In these times of heightened security, boardings of recreational vessels by the USCG will increase and will be primarily random in nature. Boarding will definitely be more likely if the recreational vessel is suspicious in any way.

FLY YOUR CLUB BURGEE. This will help identify you and may reduce your exposure to being boarded.

If a recreational boat is affiliated with a yacht club, then the Coast Guard will most likely determine that the boat is not worth boarding unless the boat is in restricted waters or is otherwise behaving suspiciously.

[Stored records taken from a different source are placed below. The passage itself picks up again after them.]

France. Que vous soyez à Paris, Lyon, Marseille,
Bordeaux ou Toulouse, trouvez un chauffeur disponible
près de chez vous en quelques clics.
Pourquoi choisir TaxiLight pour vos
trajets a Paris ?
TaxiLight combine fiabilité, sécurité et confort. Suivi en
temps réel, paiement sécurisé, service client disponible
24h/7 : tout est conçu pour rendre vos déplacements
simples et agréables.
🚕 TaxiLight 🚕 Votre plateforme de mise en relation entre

From the San Francisco Chronicle, 9/30/01:

“Boaters along the coasts are being … asked to fly colors if they belong to a yachting club, as a signal that they are a legitimate part of the seafaring community.”


Because of recent events, there will be heightened security in and around San Francisco Bay and Delta. The following guidelines are designed to help you avoid being part of a security situation.

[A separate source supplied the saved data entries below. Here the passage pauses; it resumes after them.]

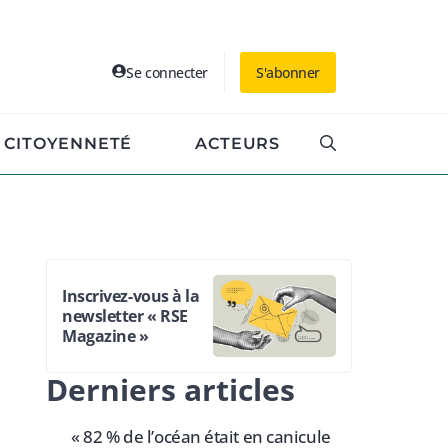
Se connecter
S'abonner
CITOYENNETÉ
ACTEURS
Inscrivez-vous à la
newsletter « RSE
Magazine »
Derniers articles
« 82 % de l’océan était en canicule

1) NAVAL VESSEL PROTECTION ZONE: Following the recent terrorist attacks in New York and Washington, D.C., U.S. Coast Guard Pacific Area is establishing Naval Vessel Protection Zones effective from Sept. 14, 2001, to June 15, 2002. The zones will provide for the regulation of vessel traffic in the vicinity of U.S. naval vessels in the navigable waters of the United States.

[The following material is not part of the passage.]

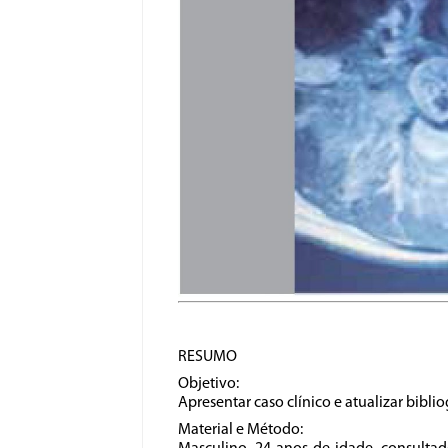
RESUMO
Objetivo:
Apresentar caso clínico e atualizar biblio
Material e Método:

a)    OPERATE AT MINIMUM SPEED: All vessels within 500 yards of a U.S. naval vessel must operate at the minimum speed necessary to maintain a safe course and proceed as directed by the official patrol.

b)    NOT ALLOWED WITHIN 100 YARDS: Recreational and commercial vessels are not allowed within 100 yards of a U.S. naval vessel, unless authorized by the official patrol.

c)    PUNISHMENT FOR VIOLATING: Mariners who violate a Naval Vessel Protection Zone are subject to arrest, prosecution, and if convicted, imprisonment for up to six years and a fine of up to $250,000.


a)    OBEY RULE 9. Be sure you stay well clear of any large vessel whose movement is restricted by its size. Keep at least 500 yards (1/4 mile) from any commercial vessel. This is extremely important in crossing situations.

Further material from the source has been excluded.